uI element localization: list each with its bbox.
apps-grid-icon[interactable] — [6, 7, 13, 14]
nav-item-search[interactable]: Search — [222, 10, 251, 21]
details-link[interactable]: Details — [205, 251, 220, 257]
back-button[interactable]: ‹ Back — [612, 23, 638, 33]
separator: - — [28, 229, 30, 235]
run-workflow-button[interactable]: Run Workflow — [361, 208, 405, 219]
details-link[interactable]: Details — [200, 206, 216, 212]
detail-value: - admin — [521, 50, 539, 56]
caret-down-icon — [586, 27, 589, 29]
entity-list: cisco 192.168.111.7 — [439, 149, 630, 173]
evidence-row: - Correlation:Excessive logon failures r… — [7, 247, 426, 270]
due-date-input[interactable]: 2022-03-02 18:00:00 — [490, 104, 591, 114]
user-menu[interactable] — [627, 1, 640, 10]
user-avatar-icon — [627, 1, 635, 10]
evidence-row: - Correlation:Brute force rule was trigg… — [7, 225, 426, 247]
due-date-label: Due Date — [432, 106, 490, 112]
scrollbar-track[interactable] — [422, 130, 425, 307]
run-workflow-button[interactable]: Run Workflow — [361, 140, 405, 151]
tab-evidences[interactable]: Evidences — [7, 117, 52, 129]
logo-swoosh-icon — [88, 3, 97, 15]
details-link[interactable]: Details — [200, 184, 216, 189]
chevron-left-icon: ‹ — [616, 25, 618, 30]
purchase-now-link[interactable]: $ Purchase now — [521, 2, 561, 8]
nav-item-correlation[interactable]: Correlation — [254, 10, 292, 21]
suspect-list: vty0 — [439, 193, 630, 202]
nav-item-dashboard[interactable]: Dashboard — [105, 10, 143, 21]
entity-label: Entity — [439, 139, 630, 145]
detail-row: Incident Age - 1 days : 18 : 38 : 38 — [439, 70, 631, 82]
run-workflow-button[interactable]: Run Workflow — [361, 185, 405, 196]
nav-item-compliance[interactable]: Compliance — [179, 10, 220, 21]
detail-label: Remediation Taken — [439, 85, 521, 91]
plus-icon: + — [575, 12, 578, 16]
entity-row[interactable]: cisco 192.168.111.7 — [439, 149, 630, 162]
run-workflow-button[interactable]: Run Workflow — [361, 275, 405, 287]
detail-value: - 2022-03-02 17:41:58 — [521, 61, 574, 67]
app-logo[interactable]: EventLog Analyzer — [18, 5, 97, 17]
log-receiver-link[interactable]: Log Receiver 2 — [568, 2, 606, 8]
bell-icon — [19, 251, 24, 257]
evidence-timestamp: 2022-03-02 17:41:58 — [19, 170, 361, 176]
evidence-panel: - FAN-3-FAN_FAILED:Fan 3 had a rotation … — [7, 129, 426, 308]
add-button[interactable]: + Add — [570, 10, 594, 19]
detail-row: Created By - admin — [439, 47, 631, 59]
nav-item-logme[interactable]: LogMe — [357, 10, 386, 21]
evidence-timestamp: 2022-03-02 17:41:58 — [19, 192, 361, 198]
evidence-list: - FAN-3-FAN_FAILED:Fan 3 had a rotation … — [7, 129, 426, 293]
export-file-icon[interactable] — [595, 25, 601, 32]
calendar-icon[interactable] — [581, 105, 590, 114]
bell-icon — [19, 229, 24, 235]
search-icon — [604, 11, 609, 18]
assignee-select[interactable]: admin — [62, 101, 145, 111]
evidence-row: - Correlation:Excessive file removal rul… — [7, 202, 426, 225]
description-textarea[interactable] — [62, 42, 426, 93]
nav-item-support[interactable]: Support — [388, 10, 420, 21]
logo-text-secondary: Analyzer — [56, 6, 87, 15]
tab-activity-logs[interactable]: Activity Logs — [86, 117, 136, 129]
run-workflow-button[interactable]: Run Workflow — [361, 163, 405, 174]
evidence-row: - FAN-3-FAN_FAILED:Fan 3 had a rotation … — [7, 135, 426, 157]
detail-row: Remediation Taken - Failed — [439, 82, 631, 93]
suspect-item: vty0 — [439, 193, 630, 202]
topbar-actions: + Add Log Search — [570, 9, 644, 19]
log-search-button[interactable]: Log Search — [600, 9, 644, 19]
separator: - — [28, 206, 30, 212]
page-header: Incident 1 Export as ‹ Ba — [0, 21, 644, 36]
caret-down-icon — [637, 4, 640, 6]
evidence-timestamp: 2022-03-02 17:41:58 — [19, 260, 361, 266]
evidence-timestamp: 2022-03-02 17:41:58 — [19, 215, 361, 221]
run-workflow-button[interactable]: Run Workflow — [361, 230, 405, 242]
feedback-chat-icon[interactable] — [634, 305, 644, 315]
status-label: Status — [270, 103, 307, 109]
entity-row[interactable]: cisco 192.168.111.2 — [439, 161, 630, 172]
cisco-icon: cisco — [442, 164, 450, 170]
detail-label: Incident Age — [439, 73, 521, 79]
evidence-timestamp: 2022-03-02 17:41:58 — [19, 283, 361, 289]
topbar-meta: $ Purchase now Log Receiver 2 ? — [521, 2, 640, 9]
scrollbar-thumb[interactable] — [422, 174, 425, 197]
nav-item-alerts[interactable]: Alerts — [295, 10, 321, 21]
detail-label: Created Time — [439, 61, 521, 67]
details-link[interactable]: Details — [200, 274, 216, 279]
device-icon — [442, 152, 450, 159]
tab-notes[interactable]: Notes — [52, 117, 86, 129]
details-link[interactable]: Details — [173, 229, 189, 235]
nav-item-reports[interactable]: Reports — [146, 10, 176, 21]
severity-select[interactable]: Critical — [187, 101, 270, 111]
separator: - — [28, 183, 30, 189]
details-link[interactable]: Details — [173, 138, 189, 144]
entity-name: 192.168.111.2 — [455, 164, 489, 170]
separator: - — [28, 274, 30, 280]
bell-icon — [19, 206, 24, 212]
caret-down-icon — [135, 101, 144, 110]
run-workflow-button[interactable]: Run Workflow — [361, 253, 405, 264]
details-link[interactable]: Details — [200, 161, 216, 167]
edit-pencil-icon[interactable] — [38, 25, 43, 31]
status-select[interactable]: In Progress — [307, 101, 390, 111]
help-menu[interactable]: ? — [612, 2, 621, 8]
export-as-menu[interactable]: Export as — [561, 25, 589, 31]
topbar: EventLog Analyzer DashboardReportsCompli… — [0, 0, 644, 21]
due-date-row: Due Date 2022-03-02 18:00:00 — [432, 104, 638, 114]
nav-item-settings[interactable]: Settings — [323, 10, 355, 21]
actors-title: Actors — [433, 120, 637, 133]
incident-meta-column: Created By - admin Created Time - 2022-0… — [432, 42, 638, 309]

* **INSTRUCTIONS FOR THE TASK**:
The response must restate every entry word for word.

* **COMPLETED EXERCISE**:
uI element localization: list each with its bbox.
apps-grid-icon[interactable] — [6, 7, 13, 14]
nav-item-search[interactable]: Search — [222, 10, 251, 21]
details-link[interactable]: Details — [205, 251, 220, 257]
back-button[interactable]: ‹ Back — [612, 23, 638, 33]
separator: - — [28, 229, 30, 235]
run-workflow-button[interactable]: Run Workflow — [361, 208, 405, 219]
details-link[interactable]: Details — [200, 206, 216, 212]
detail-value: - admin — [521, 50, 539, 56]
caret-down-icon — [586, 27, 589, 29]
entity-list: cisco 192.168.111.7 — [439, 149, 630, 173]
evidence-row: - Correlation:Excessive logon failures r… — [7, 247, 426, 270]
due-date-input[interactable]: 2022-03-02 18:00:00 — [490, 104, 591, 114]
user-menu[interactable] — [627, 1, 640, 10]
user-avatar-icon — [627, 1, 635, 10]
evidence-row: - Correlation:Brute force rule was trigg… — [7, 225, 426, 247]
due-date-label: Due Date — [432, 106, 490, 112]
scrollbar-track[interactable] — [422, 130, 425, 307]
run-workflow-button[interactable]: Run Workflow — [361, 140, 405, 151]
tab-evidences[interactable]: Evidences — [7, 117, 52, 129]
logo-swoosh-icon — [88, 3, 97, 15]
details-link[interactable]: Details — [200, 184, 216, 189]
chevron-left-icon: ‹ — [616, 25, 618, 30]
purchase-now-link[interactable]: $ Purchase now — [521, 2, 561, 8]
nav-item-correlation[interactable]: Correlation — [254, 10, 292, 21]
suspect-list: vty0 — [439, 193, 630, 202]
nav-item-dashboard[interactable]: Dashboard — [105, 10, 143, 21]
entity-label: Entity — [439, 139, 630, 145]
detail-row: Incident Age - 1 days : 18 : 38 : 38 — [439, 70, 631, 82]
run-workflow-button[interactable]: Run Workflow — [361, 185, 405, 196]
nav-item-compliance[interactable]: Compliance — [179, 10, 220, 21]
detail-label: Remediation Taken — [439, 85, 521, 91]
plus-icon: + — [575, 12, 578, 16]
entity-row[interactable]: cisco 192.168.111.7 — [439, 149, 630, 162]
run-workflow-button[interactable]: Run Workflow — [361, 275, 405, 287]
detail-value: - 2022-03-02 17:41:58 — [521, 61, 574, 67]
app-logo[interactable]: EventLog Analyzer — [18, 5, 97, 17]
log-receiver-link[interactable]: Log Receiver 2 — [568, 2, 606, 8]
bell-icon — [19, 251, 24, 257]
evidence-timestamp: 2022-03-02 17:41:58 — [19, 170, 361, 176]
evidence-panel: - FAN-3-FAN_FAILED:Fan 3 had a rotation … — [7, 129, 426, 308]
add-button[interactable]: + Add — [570, 10, 594, 19]
detail-row: Created By - admin — [439, 47, 631, 59]
nav-item-logme[interactable]: LogMe — [357, 10, 386, 21]
evidence-timestamp: 2022-03-02 17:41:58 — [19, 192, 361, 198]
evidence-list: - FAN-3-FAN_FAILED:Fan 3 had a rotation … — [7, 129, 426, 293]
export-file-icon[interactable] — [595, 25, 601, 32]
calendar-icon[interactable] — [581, 105, 590, 114]
bell-icon — [19, 229, 24, 235]
search-icon — [604, 11, 609, 18]
assignee-select[interactable]: admin — [62, 101, 145, 111]
evidence-row: - Correlation:Excessive file removal rul… — [7, 202, 426, 225]
description-textarea[interactable] — [62, 42, 426, 93]
nav-item-support[interactable]: Support — [388, 10, 420, 21]
logo-text-secondary: Analyzer — [56, 6, 87, 15]
tab-activity-logs[interactable]: Activity Logs — [86, 117, 136, 129]
run-workflow-button[interactable]: Run Workflow — [361, 163, 405, 174]
evidence-row: - FAN-3-FAN_FAILED:Fan 3 had a rotation … — [7, 135, 426, 157]
detail-row: Remediation Taken - Failed — [439, 82, 631, 93]
suspect-item: vty0 — [439, 193, 630, 202]
topbar-actions: + Add Log Search — [570, 9, 644, 19]
log-search-button[interactable]: Log Search — [600, 9, 644, 19]
separator: - — [28, 206, 30, 212]
page-header: Incident 1 Export as ‹ Ba — [0, 21, 644, 36]
caret-down-icon — [637, 4, 640, 6]
evidence-timestamp: 2022-03-02 17:41:58 — [19, 260, 361, 266]
evidence-timestamp: 2022-03-02 17:41:58 — [19, 215, 361, 221]
run-workflow-button[interactable]: Run Workflow — [361, 230, 405, 242]
feedback-chat-icon[interactable] — [634, 305, 644, 315]
status-label: Status — [270, 103, 307, 109]
entity-row[interactable]: cisco 192.168.111.2 — [439, 161, 630, 172]
cisco-icon: cisco — [442, 164, 450, 170]
detail-label: Incident Age — [439, 73, 521, 79]
evidence-timestamp: 2022-03-02 17:41:58 — [19, 283, 361, 289]
topbar-meta: $ Purchase now Log Receiver 2 ? — [521, 2, 640, 9]
scrollbar-thumb[interactable] — [422, 174, 425, 197]
nav-item-alerts[interactable]: Alerts — [295, 10, 321, 21]
detail-label: Created Time — [439, 61, 521, 67]
details-link[interactable]: Details — [200, 274, 216, 279]
device-icon — [442, 152, 450, 159]
tab-notes[interactable]: Notes — [52, 117, 86, 129]
details-link[interactable]: Details — [173, 229, 189, 235]
nav-item-reports[interactable]: Reports — [146, 10, 176, 21]
severity-select[interactable]: Critical — [187, 101, 270, 111]
separator: - — [28, 183, 30, 189]
details-link[interactable]: Details — [173, 138, 189, 144]
entity-name: 192.168.111.2 — [455, 164, 489, 170]
separator: - — [28, 274, 30, 280]
bell-icon — [19, 206, 24, 212]
caret-down-icon — [135, 101, 144, 110]
run-workflow-button[interactable]: Run Workflow — [361, 253, 405, 264]
details-link[interactable]: Details — [200, 161, 216, 167]
edit-pencil-icon[interactable] — [38, 25, 43, 31]
status-select[interactable]: In Progress — [307, 101, 390, 111]
help-menu[interactable]: ? — [612, 2, 621, 8]
export-as-menu[interactable]: Export as — [561, 25, 589, 31]
topbar: EventLog Analyzer DashboardReportsCompli… — [0, 0, 644, 21]
due-date-row: Due Date 2022-03-02 18:00:00 — [432, 104, 638, 114]
nav-item-settings[interactable]: Settings — [323, 10, 355, 21]
actors-title: Actors — [433, 120, 637, 133]
incident-meta-column: Created By - admin Created Time - 2022-0… — [432, 42, 638, 309]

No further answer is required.